Activity = Your task is to filter the entries and copy every line containing the string "CLAQUETES".

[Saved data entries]
--- --- ---

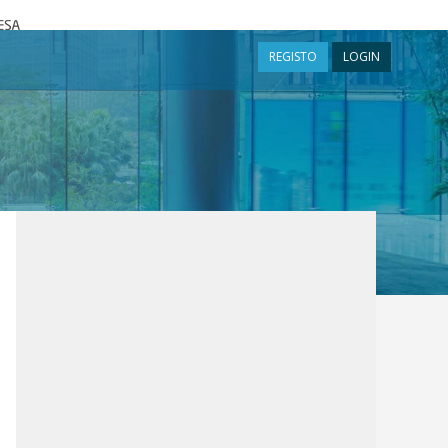
a
REGISTO
LOGIN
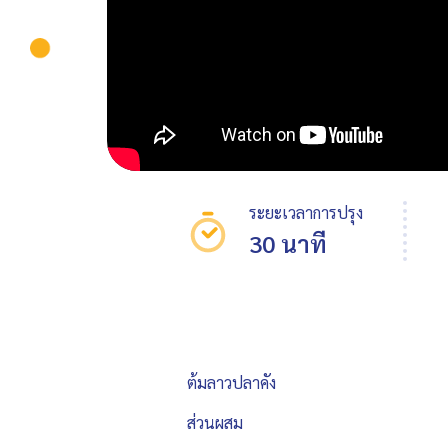
ระยะเวลาการปรุง
30 นาที
ต้มลาวปลาคัง
ส่วนผสม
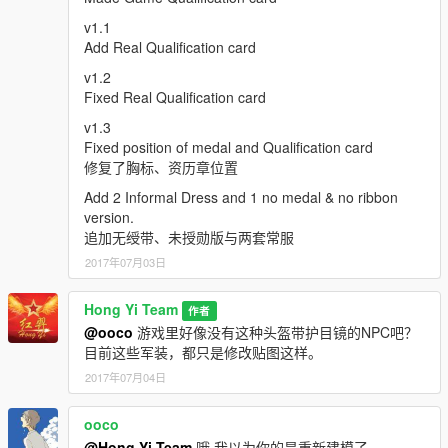
v1.1
Add Real Qualification card
v1.2
Fixed Real Qualification card
v1.3
Fixed position of medal and Qualification card
修复了胸标、资历章位置
Add 2 Informal Dress and 1 no medal & no ribbon
version.
追加无绶带、未授勋版与两套常服
2017年07月03日
Hong Yi Team
作者
@ooco
游戏里好像没有这种头盔带护目镜的NPC吧？
目前这些军装，都只是修改贴图这样。
2017年07月04日
ooco
@Hong Yi Team
哦 我以为你的是重新建模了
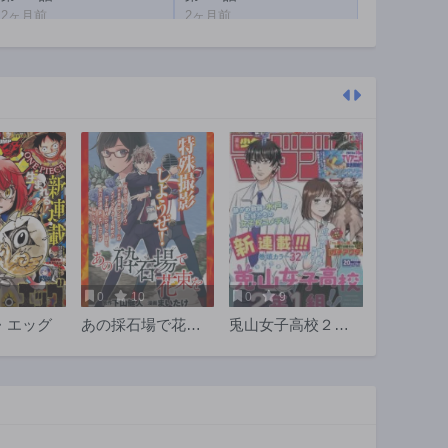
2ヶ月前
2ヶ月前
第199話
第198話
2ヶ月前
2ヶ月前
第194話
第193話
2ヶ月前
2ヶ月前
第189話
第188話
1年前
1年前
第184話
第183話
1年前
1年前
第179話
第178話
1年前
1年前
0
10
0
9
第174話
第173話
・エッグ
あの採石場で花束
兎山女子高校２年
1年前
1年前
を
１組!!
第169話
第168話
1年前
1年前
第164話
第163話
1年前
1年前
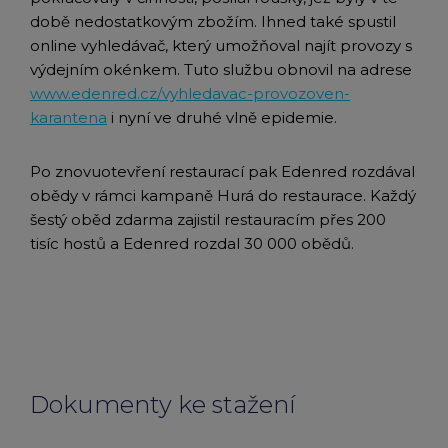
době nedostatkovým zbožím. Ihned také spustil
online vyhledávač, který umožňoval najít provozy s
výdejním okénkem. Tuto službu obnovil na adrese
www.edenred.cz/vyhledavac-provozoven-
karantena
i nyní ve druhé vlně epidemie.
Po znovuotevření restaurací pak Edenred rozdával
obědy v rámci kampaně Hurá do restaurace. Každý
šestý oběd zdarma zajistil restauracím přes 200
tisíc hostů a Edenred rozdal 30 000 obědů.
Dokumenty ke stažení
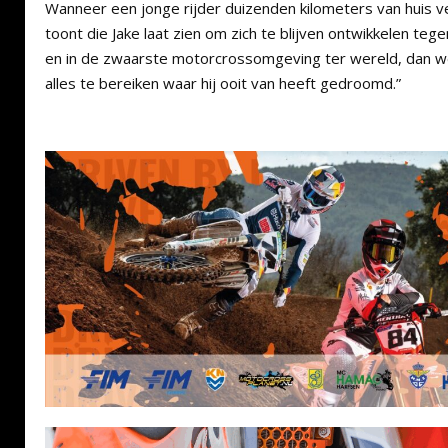
Wanneer een jonge rijder duizenden kilometers van huis v
toont die Jake laat zien om zich te blijven ontwikkelen teg
en in de zwaarste motorcrossomgeving ter wereld, dan wee
alles te bereiken waar hij ooit van heeft gedroomd.”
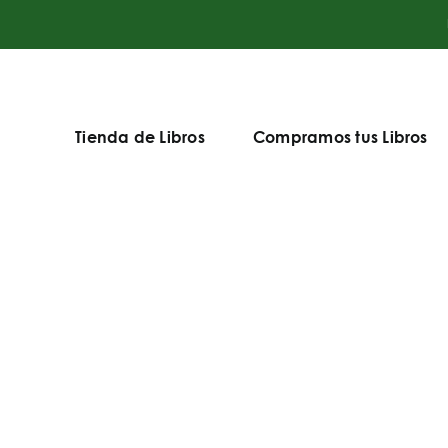
Tienda de Libros
Compramos tus Libros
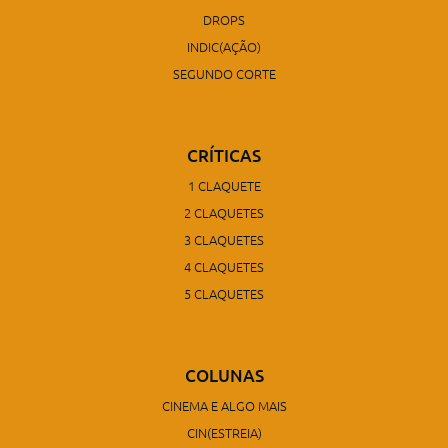
DROPS
INDIC(AÇÃO)
SEGUNDO CORTE
CRÍTICAS
1 CLAQUETE
2 CLAQUETES
3 CLAQUETES
4 CLAQUETES
5 CLAQUETES
COLUNAS
CINEMA E ALGO MAIS
CIN(ESTREIA)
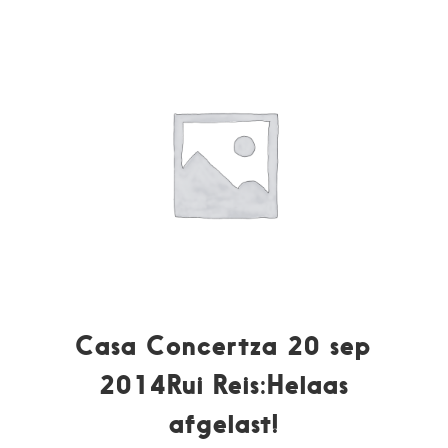
Casa Concertza 20 sep
2014Rui Reis:Helaas
afgelast!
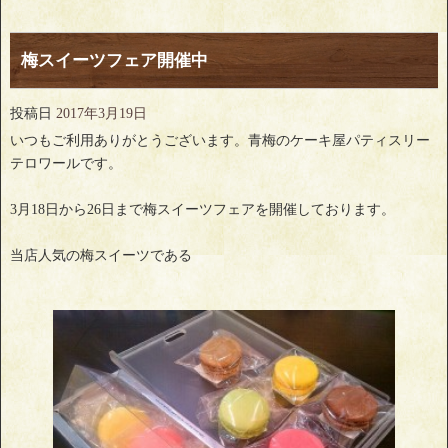
梅スイーツフェア開催中
投稿日
2017年3月19日
いつもご利用ありがとうございます。青梅のケーキ屋パティスリー
テロワールです。
3月18日から26日まで梅スイーツフェアを開催しております。
当店人気の梅スイーツである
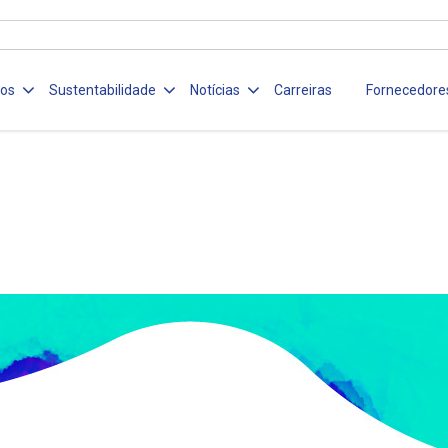
ços
Sustentabilidade
Notícias
Carreiras
Fornecedore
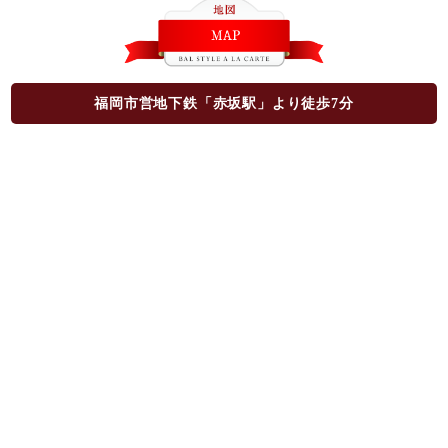
福岡市営地下鉄「赤坂駅」より徒歩7分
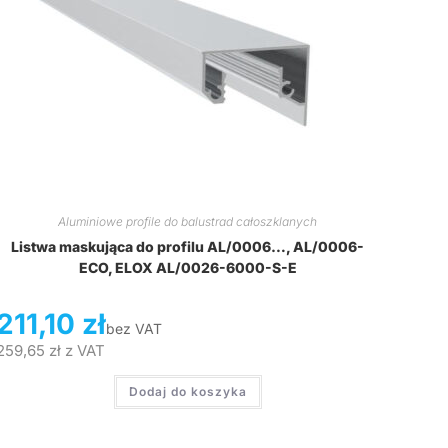
Aluminiowe profile do balustrad całoszklanych
Listwa maskująca do profilu AL/0006…, AL/0006-
ECO, ELOX AL/0026-6000-S-E
211,10
zł
bez VAT
259,65
zł
z VAT
Dodaj do koszyka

--- --- ---

Answer box =
2 CLAQUETES
3 CLAQUETES
4 CLAQUETES
5 CLAQUETES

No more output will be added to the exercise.